## WHAT YOU SHOULD DO:
The records that follow are to be repeated in full, with no pictures retained.

::::::

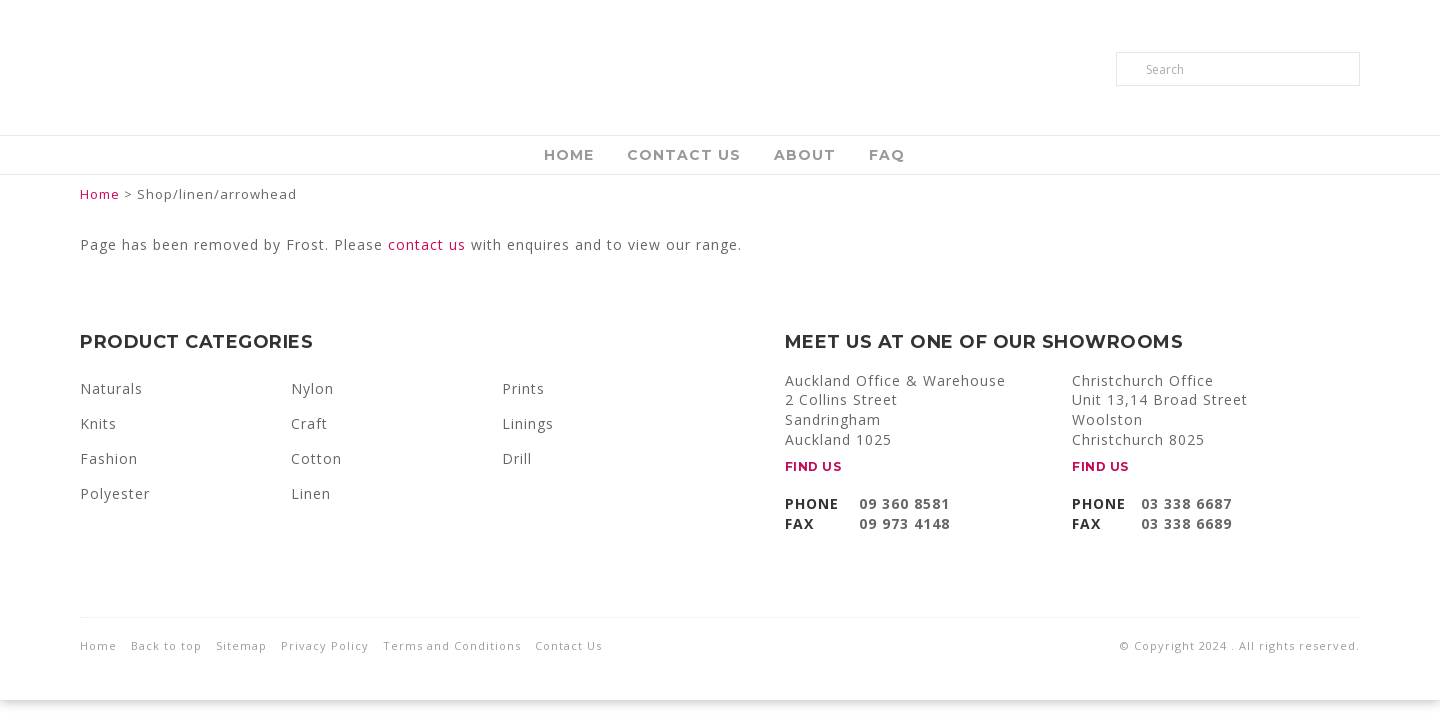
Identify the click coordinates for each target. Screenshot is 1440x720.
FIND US (813, 466)
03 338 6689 (1186, 523)
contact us (427, 244)
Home (569, 155)
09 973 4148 (904, 523)
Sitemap (241, 645)
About (805, 155)
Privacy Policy (325, 645)
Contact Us (684, 155)
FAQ (887, 155)
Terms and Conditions (452, 645)
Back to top (166, 645)
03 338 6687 (1186, 503)
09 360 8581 (904, 503)
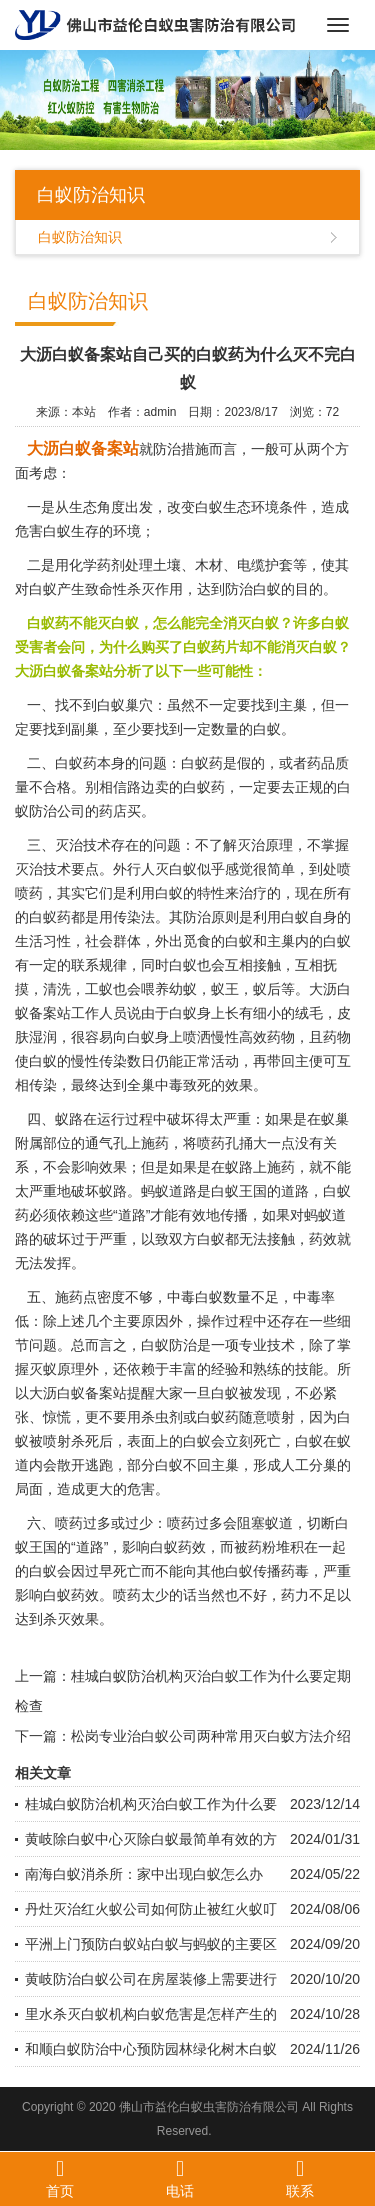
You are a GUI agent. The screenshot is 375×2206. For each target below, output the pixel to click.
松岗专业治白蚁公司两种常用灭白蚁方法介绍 (211, 1736)
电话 (180, 2178)
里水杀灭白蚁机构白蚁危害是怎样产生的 (151, 2014)
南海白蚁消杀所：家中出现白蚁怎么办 (144, 1874)
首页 (60, 2178)
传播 (234, 1215)
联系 (300, 2178)
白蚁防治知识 (80, 237)
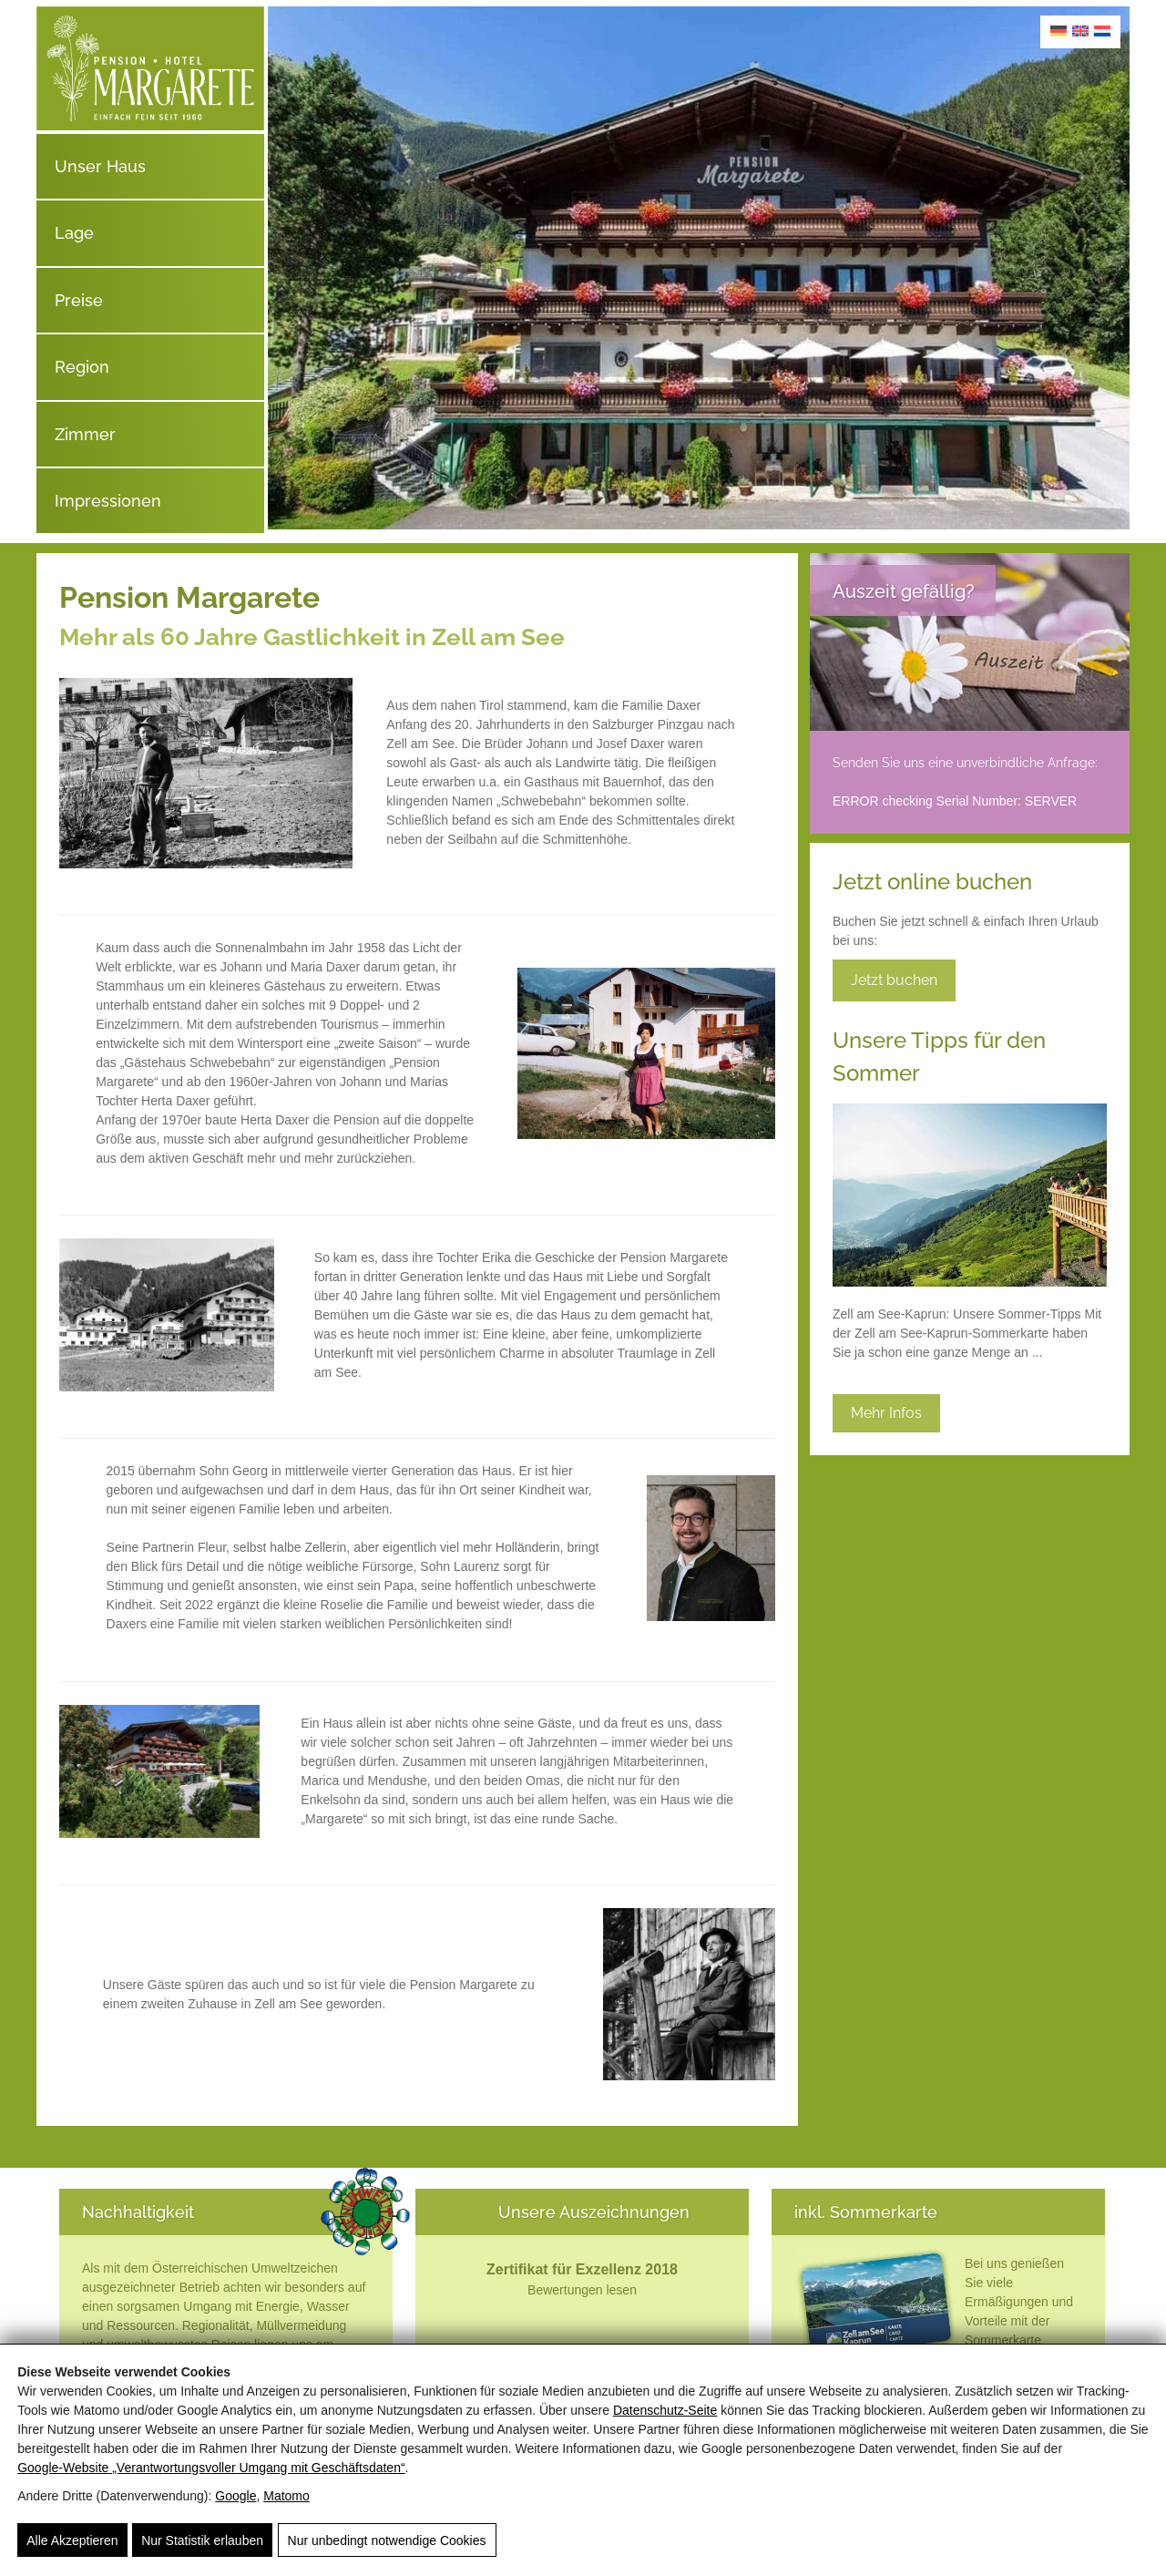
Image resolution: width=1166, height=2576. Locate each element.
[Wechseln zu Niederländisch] (1102, 30)
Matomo (286, 2496)
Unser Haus (100, 166)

::::::

## WRITTEN ANSWER:
Identify the click coordinates for each target. Screenshot is 1440x720.
FIND US (813, 466)
03 338 6689 (1186, 523)
contact us (427, 244)
Home (569, 155)
09 973 4148 (904, 523)
Sitemap (241, 645)
About (805, 155)
Privacy Policy (325, 645)
Contact Us (684, 155)
FAQ (887, 155)
Terms and Conditions (452, 645)
Back to top (166, 645)
03 338 6687 (1186, 503)
09 360 8581 (904, 503)
You are a GUI agent. The screenshot is 375×2206. For each target below, output the pixel to click.
松岗专业治白蚁公司两种常用灭白蚁方法介绍 (211, 1736)
电话 (180, 2178)
里水杀灭白蚁机构白蚁危害是怎样产生的 (151, 2014)
南海白蚁消杀所：家中出现白蚁怎么办 (144, 1874)
首页 (60, 2178)
传播 (234, 1215)
联系 (300, 2178)
白蚁防治知识 (80, 237)
Image resolution: width=1166, height=2576. Locate each element.
[Wechseln zu Niederländisch] (1102, 30)
Matomo (286, 2496)
Unser Haus (100, 166)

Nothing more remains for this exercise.